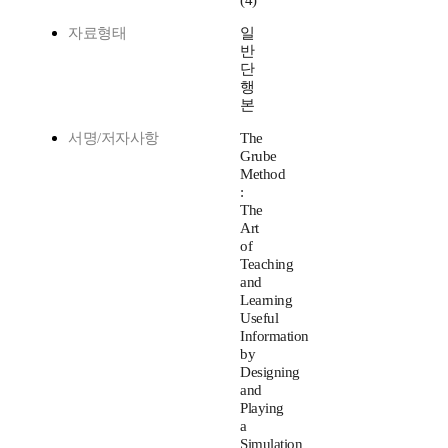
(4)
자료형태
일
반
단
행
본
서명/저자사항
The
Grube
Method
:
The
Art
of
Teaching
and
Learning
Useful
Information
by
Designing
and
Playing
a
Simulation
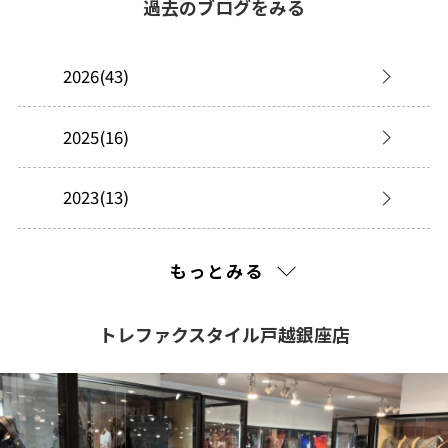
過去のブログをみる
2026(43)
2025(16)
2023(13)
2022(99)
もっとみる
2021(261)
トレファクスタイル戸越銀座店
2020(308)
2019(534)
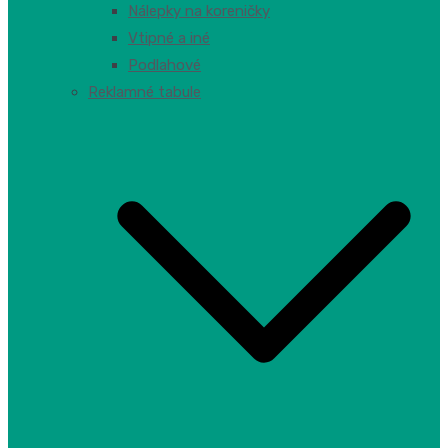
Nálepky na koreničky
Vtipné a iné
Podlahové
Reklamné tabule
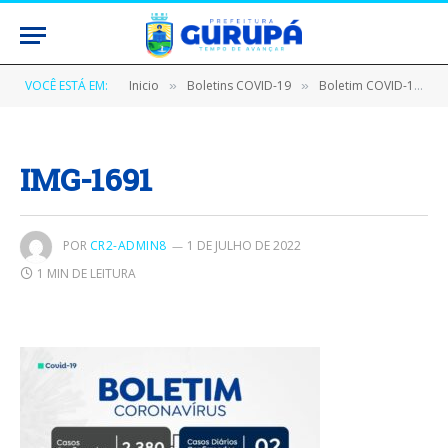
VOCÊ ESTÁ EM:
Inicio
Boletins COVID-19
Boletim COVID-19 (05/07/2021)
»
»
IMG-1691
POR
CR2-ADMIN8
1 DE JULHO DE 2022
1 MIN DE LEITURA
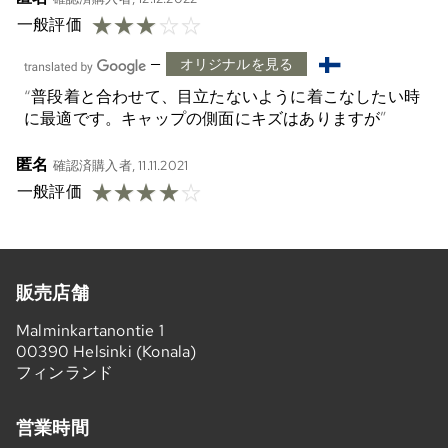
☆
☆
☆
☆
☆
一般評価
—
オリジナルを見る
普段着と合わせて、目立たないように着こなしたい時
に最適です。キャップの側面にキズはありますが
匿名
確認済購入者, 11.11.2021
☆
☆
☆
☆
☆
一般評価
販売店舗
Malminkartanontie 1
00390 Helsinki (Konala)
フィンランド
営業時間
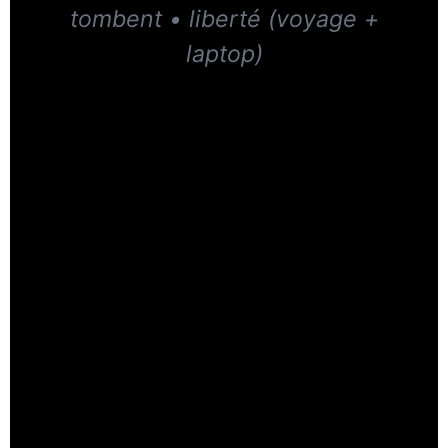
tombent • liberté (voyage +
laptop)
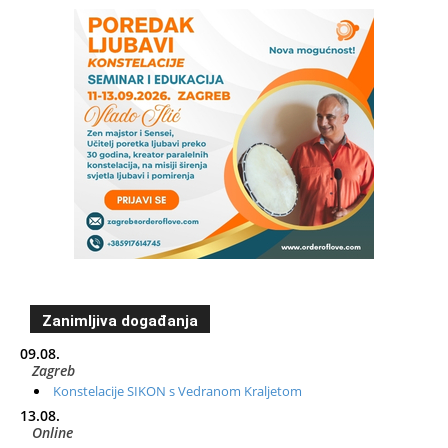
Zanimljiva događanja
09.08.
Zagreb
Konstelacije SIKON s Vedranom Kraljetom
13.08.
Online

+ + +

[AIM OF THE EXERCISE]: Print exactly the lines between the line containing "Boletim COVID-19 (05/07/2021)" and the last line of the entries above, including both, and nothing besides; skip the pictures.

[ANSWER TO THIS TASK]:
Boletim COVID-19 (05/07/2021)
»
»
IMG-1691
POR
CR2-ADMIN8
1 DE JULHO DE 2022
1 MIN DE LEITURA
☆
☆
☆
☆
☆
一般評価
—
オリジナルを見る
普段着と合わせて、目立たないように着こなしたい時
に最適です。キャップの側面にキズはありますが
匿名
確認済購入者, 11.11.2021
☆
☆
☆
☆
☆
一般評価
販売店舗
Malminkartanontie 1
00390 Helsinki (Konala)
フィンランド
営業時間
tombent • liberté (voyage +
laptop)
Zanimljiva događanja
09.08.
Zagreb
Konstelacije SIKON s Vedranom Kraljetom
13.08.
Online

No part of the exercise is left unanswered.